*BRIEF:*
Each entry below should be output exactly, apart from its images.

[Saved entries]
================================

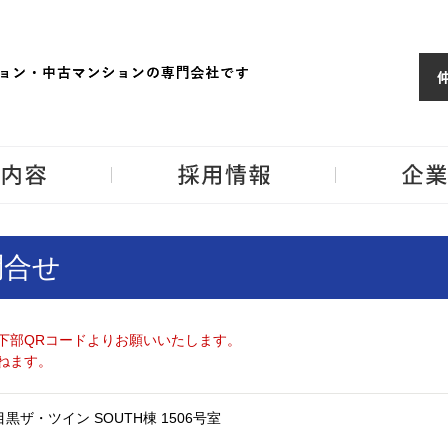
ョンならJPM
東京・神奈川・埼
事業内容
採用情報
問合せ
下部QRコードよりお願いいたします。
ねます。
黒ザ・ツイン SOUTH棟 1506号室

================================

*OUTPUT BELOW:*
ョンならJPM
東京・神奈川・埼
事業内容
採用情報
問合せ
下部QRコードよりお願いいたします。
ねます。
黒ザ・ツイン SOUTH棟 1506号室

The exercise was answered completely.